Identify 4-Force: Newton's 2nd Law Homework

[PhyPsy]

Homework Statement

Use the 4-dimensional version of Newton's 2nd law to identify the 4-force as $$f^a=\gamma(\mathbf{u}\cdot\mathbf{F},\mathbf{F})$$, where F is the force acting on the particle.

Homework Equations

$$f^a=\frac{dp^a}{d\tau}$$$$p^a=m_ou^a$$$$u^a=\gamma(1,\mathbf{u})$$

The Attempt at a Solution

I define the acceleration vector as $$\mathbf{a}=(a_1,a_2,a_3)=(\frac{du_1}{d\tau},\frac{du_2}{d\tau},\frac{du_3}{d\tau})$$
and the force vector as $\mathbf{F}=(F_1,F_2,F_3)=(m_oa_1,m_oa_2,m_oa_3)$.
$$f^a=m_o(\frac{d\gamma}{d\tau},\frac{d({\gamma}u_1)}{d\tau},\frac{d({\gamma}u_2)}{d\tau},\frac{d({\gamma}u_3)}{d\tau})$$$$\frac{d\gamma}{d\tau}=-\frac{1}{2}(1-u^2)^{-\frac{3}{2}}\frac{d(1-u^2)}{d\tau}$$I substitute in $u_1^2+u_2^2+u_3^2$ for $u^2$ and $\gamma^3$ for $(1-u^2)^{-\frac{3}{2}}$.$$\frac{1}{2}\gamma^3(\frac{du_1^2}{d\tau}+\frac{du_2^2}{d\tau}+\frac{du_2^2}{d\tau})=\gamma^3(u_1a_1+u_2a_2+u_3a_3)$$
Here, I use the product rule since both $\gamma$ and $u_n$ are functions of $\tau$.$$f^a=m_o(\frac{d\gamma}{d\tau},u_1\frac{d\gamma}{d{\tau}}+\gamma\frac{du_1}{d{\tau}},u_2\frac{d\gamma}{d{\tau}}+\gamma\frac{du_2}{d\tau},u_3\frac{d{\gamma}}{d{\tau}}+\gamma\frac{du_3}{d\tau})$$$$f^a=m_o(\gamma^3\mathbf{u}\cdot\mathbf{a},\gamma^3u_1\mathbf{u}\cdot\mathbf{a}+{\gamma}a_1,\gamma^3u_2\mathbf{u}\cdot\mathbf{a}+{\gamma}a_2,\gamma^3u_3\mathbf{u}\cdot\mathbf{a}+{\gamma}a_3)$$$$f^a=\gamma(\gamma^2\mathbf{u}\cdot\mathbf{F},{\gamma}^2u_1\mathbf{u}\cdot\mathbf{F}+F_1,\gamma^2u_2\mathbf{u}\cdot\mathbf{F}+F_2,\gamma^2u_3\mathbf{u}\cdot\mathbf{F}+F_3)$$So I've got 2 things that make my solution different from $f^a=\gamma(\mathbf{u}\cdot\mathbf{F},\mathbf{F})$.
One, I've got this $\gamma^3$ term that is not present in the book's solution.
Two, I've got the $\gamma^2u_n\mathbf{u}\cdot\mathbf{F}$ term in each of the space coordinates that the book's solution does not have.
Does anyone see where I'm messing up?

 

[mark726]

Thank you for your post. It seems that you have made a few errors in your solution. Firstly, the 4-force should be written as f^a=\gamma(\mathbf{u}\cdot\mathbf{F},\mathbf{F}), not with a negative sign as you have written. Additionally, in your attempt at a solution, you have used the product rule incorrectly. The correct way to apply the product rule in this case would be to have \frac{d(\gamma u_n)}{d\tau}=\frac{d\gamma}{d\tau}u_n+\gamma\frac{du_n}{d\tau}, which would give you the correct terms in your solution.
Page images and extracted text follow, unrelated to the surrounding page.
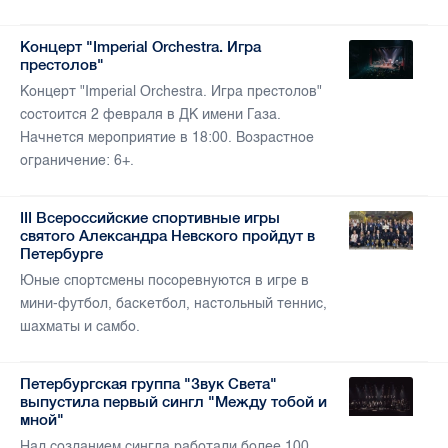
Концерт "Imperial Orchestra. Игра
престолов"
Концерт "Imperial Orchestra. Игра престолов"
состоится 2 февраля в ДК имени Газа.
Начнется мероприятие в 18:00. Возрастное
ограничение: 6+.
III Всероссийские спортивные игры
святого Александра Невского пройдут в
Петербурге
Юные спортсмены посоревнуются в игре в
мини-футбол, баскетбол, настольный теннис,
шахматы и самбо.
Петербургская группа "Звук Света"
выпустила первый сингл "Между тобой и
мной"
Над созданием сингла работали более 100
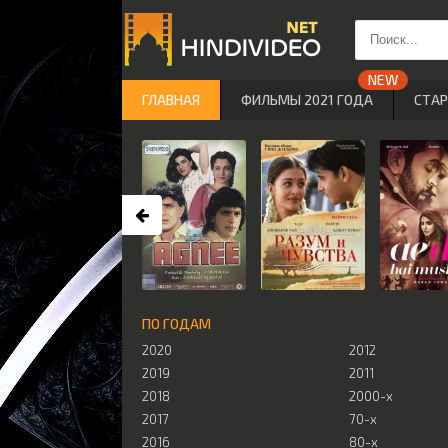
ГЛАВНАЯ
ФИЛЬМЫ 2021 ГОДА
СТА
ПО ГОДАМ
2020
2012
2019
2011
2018
2000-х
2017
70-х
2016
80-х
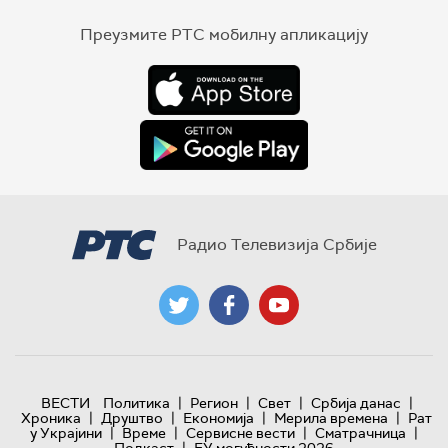
Преузмите РТС мобилну апликацију
Радио Телевизија Србије
|
|
|
|
ВЕСТИ
Политика
Регион
Свет
Србија данас
|
|
|
|
Хроника
Друштво
Економија
Мерила времена
Рат
|
|
|
|
у Украјини
Време
Сервисне вести
Сматрачница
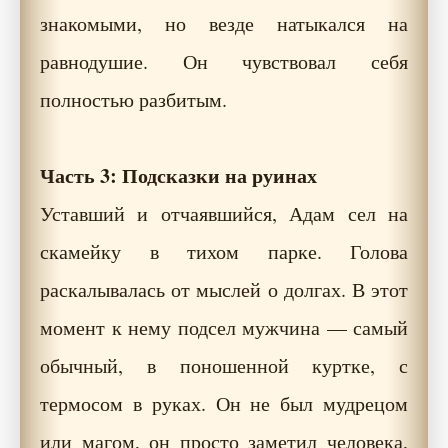
знакомыми, но везде натыкался на
равнодушие. Он чувствовал себя
полностью разбитым.
Часть 3: Подсказки на руинах
Уставший и отчаявшийся, Адам сел на
скамейку в тихом парке. Голова
раскалывалась от мыслей о долгах. В этот
момент к нему подсел мужчина — самый
обычный, в поношенной куртке, с
термосом в руках. Он не был мудрецом
или магом, он просто заметил человека,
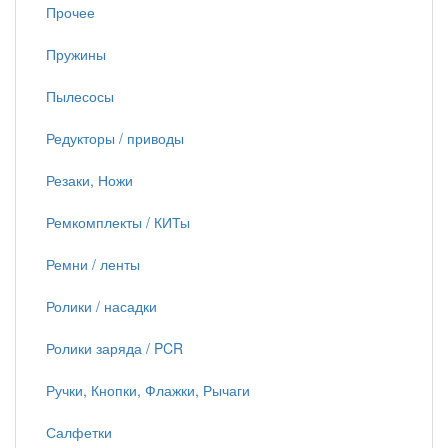
Прочее
Пружины
Пылесосы
Редукторы / приводы
Резаки, Ножи
Ремкомплекты / КИТы
Ремни / ленты
Ролики / насадки
Ролики заряда / PCR
Ручки, Кнопки, Флажки, Рычаги
Салфетки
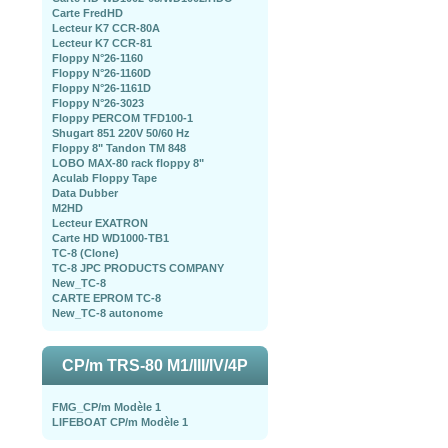
Carte FredHD
Lecteur K7 CCR-80A
Lecteur K7 CCR-81
Floppy N°26-1160
Floppy N°26-1160D
Floppy N°26-1161D
Floppy N°26-3023
Floppy PERCOM TFD100-1
Shugart 851 220V 50/60 Hz
Floppy 8" Tandon TM 848
LOBO MAX-80 rack floppy 8"
Aculab Floppy Tape
Data Dubber
M2HD
Lecteur EXATRON
Carte HD WD1000-TB1
TC-8 (Clone)
TC-8 JPC PRODUCTS COMPANY
New_TC-8
CARTE EPROM TC-8
New_TC-8 autonome
CP/m TRS-80 M1/III/IV/4P
FMG_CP/m Modèle 1
LIFEBOAT CP/m Modèle 1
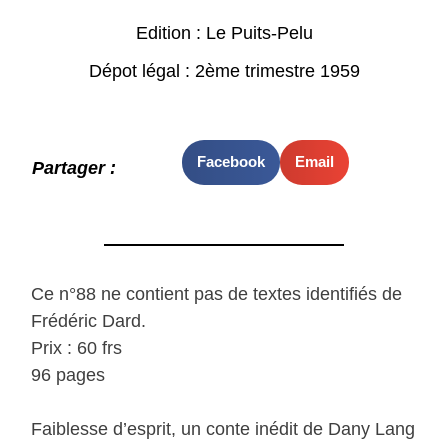
Edition : Le Puits-Pelu
Dépot légal : 2ème trimestre 1959
Facebook
Email
Partager :
Ce n°88 ne contient pas de textes identifiés de
Frédéric Dard.
Prix : 60 frs
96 pages
Faiblesse d’esprit, un conte inédit de Dany Lang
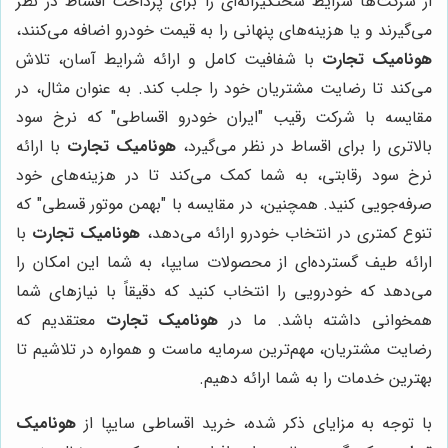
از شرکت‌ها شرایط سختگیرانه‌ای را برای پرداخت اقساط در نظر
می‌گیرند و یا هزینه‌های پنهانی را به قیمت خودرو اضافه می‌کنند،
هونامیک تجارت
با شفافیت کامل و ارائه شرایط آسان، تلاش
می‌کند تا رضایت مشتریان خود را جلب کند. به عنوان مثال، در
مقایسه با شرکت رقیب "ایران خودرو اقساطی" که نرخ سود
بالاتری را برای اقساط در نظر می‌گیرد،
هونامیک تجارت
با ارائه
نرخ سود رقابتی، به شما کمک می‌کند تا در هزینه‌های خود
صرفه‌جویی کنید. همچنین، در مقایسه با "بهمن موتور قسطی" که
تنوع کمتری در انتخاب خودرو ارائه می‌دهد،
هونامیک تجارت
با
ارائه طیف گسترده‌ای از محصولات سایپا، به شما این امکان را
می‌دهد که خودرویی را انتخاب کنید که دقیقاً با نیازهای شما
همخوانی داشته باشد. ما در
هونامیک تجارت
معتقدیم که
رضایت مشتریان، مهم‌ترین سرمایه ماست و همواره در تلاشیم تا
بهترین خدمات را به شما ارائه دهیم.
با توجه به مزایای ذکر شده، خرید اقساطی سایپا از
هونامیک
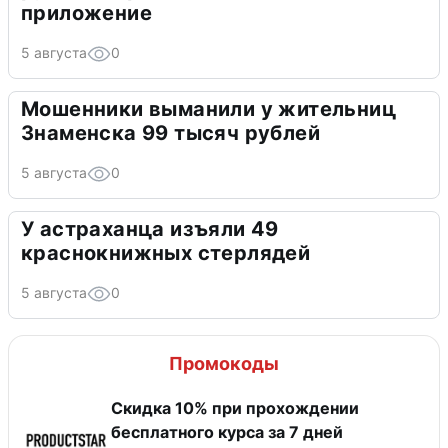
приложение
5 августа
0
Мошенники выманили у жительниц
Знаменска 99 тысяч рублей
5 августа
0
У астраханца изъяли 49
краснокнижных стерлядей
5 августа
0
Промокоды
Скидка 10% при прохождении
бесплатного курса за 7 дней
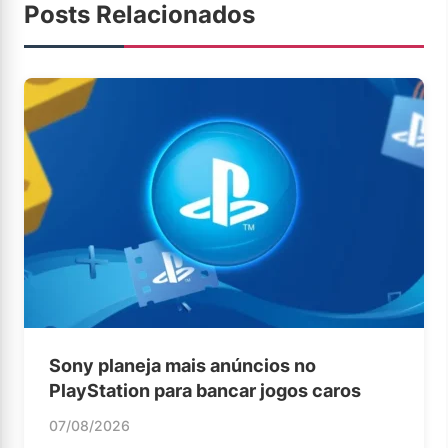
Posts Relacionados
Sony planeja mais anúncios no
PlayStation para bancar jogos caros
07/08/2026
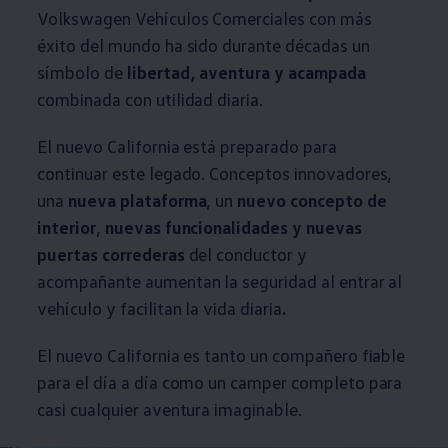
Volkswagen
Vehículos
Comerciales
con más
éxito del mundo ha sido durante décadas un
símbolo de
libertad, aventura y acampada
combinada con utilidad diaria.
El nuevo California está preparado para
continuar este legado. Conceptos innovadores,
una
nueva plataforma
, un
nuevo concepto de
interior
,
nuevas funcionalidades y nuevas
puertas correderas
del conductor y
acompañante aumentan la seguridad al entrar al
vehículo y facilitan la vida diaria
.
El nuevo California es tanto un compañero fiable
para el día a día como un camper completo para
casi cualquier aventura imaginable.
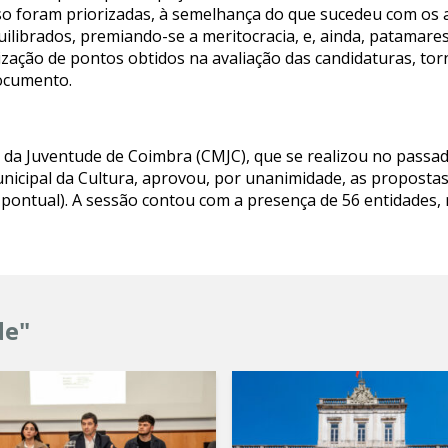
so foram priorizadas, à semelhança do que sucedeu com os 
ilibrados, premiando-se a meritocracia, e, ainda, patamares
lização de pontos obtidos na avaliação das candidaturas, tor
documento.
 da Juventude de Coimbra (CMJC), que se realizou no passad
unicipal da Cultura, aprovou, por unanimidade, as proposta
pontual). A sessão contou com a presença de 56 entidades, 
de"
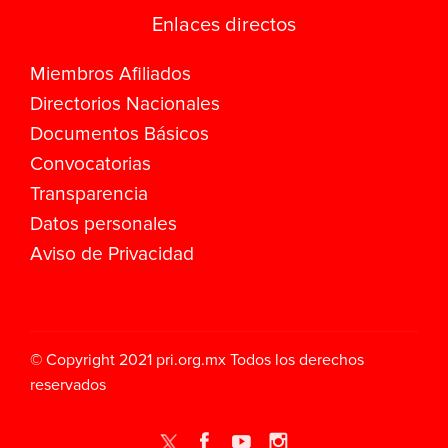
Enlaces directos
Miembros Afiliados
Directorios Nacionales
Documentos Básicos
Convocatorias
Transparencia
Datos personales
Aviso de Privacidad
© Copyright 2021
pri.org.mx
Todos los derechos
reservados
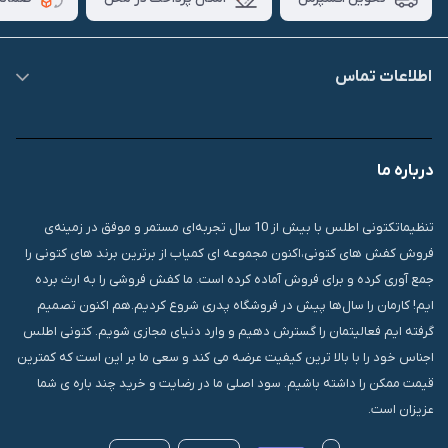
اطلاعات تماس
09007826840
درباره ما
قشم، درگهان، بازار دودلفین، یاس10، پلاک 1335
تنظیماتکتونی اطلس با بیش از 10 سال تجربه‌ای مستمر و موفق در زمینه‌ی
فروش کفش های کتونی،اکنون مجموعه ای کمیاب از برترین برند های کتونی را
جمع آوری کرده و برای فروش آماده کرده است. ما کفش فروشی را به ارث برده
ایم! کارمان را سال‌ها پیش در فروشگاه پدری شروع کردیم.هم اکنون تصمیم
گرفته ایم فعالیتمان را گسترش دهیم و وارد دنیای مجازی شویم. کتونی اطلس
اجناس خود را با بالا ترین کیفیت عرضه می کند و سعی ما بر این است که کمترین
قیمت ممکن را داشته باشیم. سود اصلی ما در رضایت و خرید چند باره ی شما
عزیزان است.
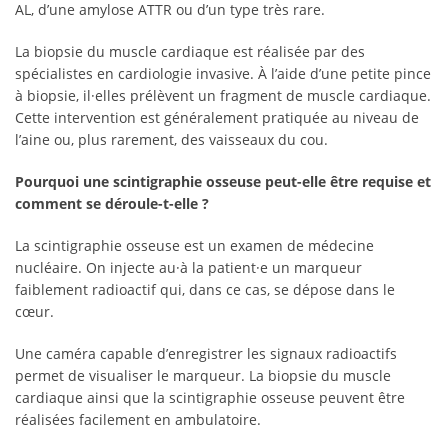
AL, d’une amylose ATTR ou d’un type très rare.
La biopsie du muscle cardiaque est réalisée par des
spécialistes en cardiologie invasive. À l’aide d’une petite pince
à biopsie, il·elles prélèvent un fragment de muscle cardiaque.
Cette intervention est généralement pratiquée au niveau de
l’aine ou, plus rarement, des vaisseaux du cou.
Pourquoi une scintigraphie osseuse peut-elle être requise et
comment se déroule-t-elle ?
La scintigraphie osseuse est un examen de médecine
nucléaire. On injecte au·à la patient·e un marqueur
faiblement radioactif qui, dans ce cas, se dépose dans le
cœur.
Une caméra capable d’enregistrer les signaux radioactifs
permet de visualiser le marqueur. La biopsie du muscle
cardiaque ainsi que la scintigraphie osseuse peuvent être
réalisées facilement en ambulatoire.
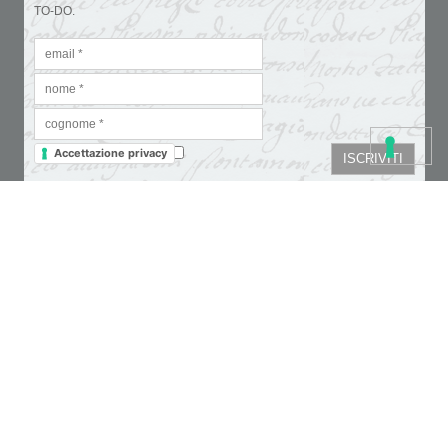
TO-DO.
Accettazione privacy
Colori
Carte e tovaglioli
Fondi, vernici e medium
Cartoleria creativa
Glitter & doratura
Pennelli, strumenti e tele
Paste, cere e colle
Supporti da decorare
Stencil
Pasta polimerica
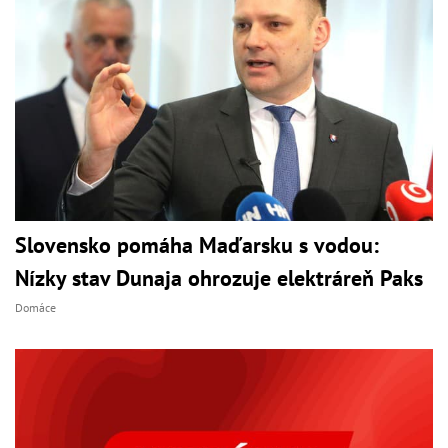
Slovensko pomáha Maďarsku s vodou:
Nízky stav Dunaja ohrozuje elektráreň Paks
Domáce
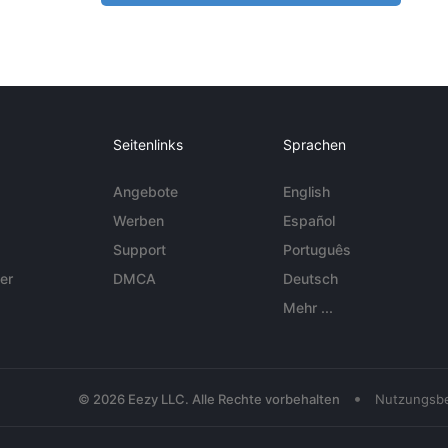
Seitenlinks
Sprachen
Angebote
English
Werben
Español
Support
Português
er
DMCA
Deutsch
Mehr ...
•
© 2026 Eezy LLC. Alle Rechte vorbehalten
Nutzungsb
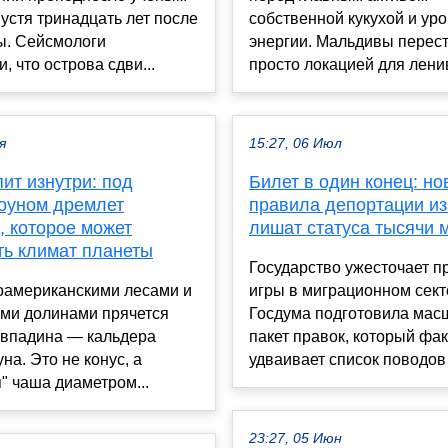
устя тринадцать лет после
собственной кукухой и ур
ы. Сейсмологи
энергии. Мальдивы перес
, что острова сдви...
просто локацией для ленив
я
15:27, 06 Июл
ит изнутри: под
Билет в один конец: н
оуном дремлет
правила депортации из
, которое может
лишат статуса тысячи 
ть климат планеты
Государство ужесточает п
оамериканскими лесами и
игры в миграционном сект
ми долинами прячется
Госдума подготовила ма
 впадина — кальдера
пакет правок, который фа
на. Это не конус, а
удваивает список поводов .
" чаша диаметром...
23:27, 05 Июн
Furthermore, the \gamma^3 term is not necessary in the final solution. It seems that you have mistakenly multiplied the \gamma term in the 4-momentum by \gamma again in your solution. This is not necessary and should be removed.

Finally, the \gamma^2u_n\mathbf{u}\cdot\mathbf{F} term in your solution should not be present. This term is not present in the book's solution and is a result of your incorrect application of the product rule.

I hope this helps clarify any confusion and helps you arrive at the correct solution. Remember to always double check your calculations and equations to avoid any errors. Keep up the good work!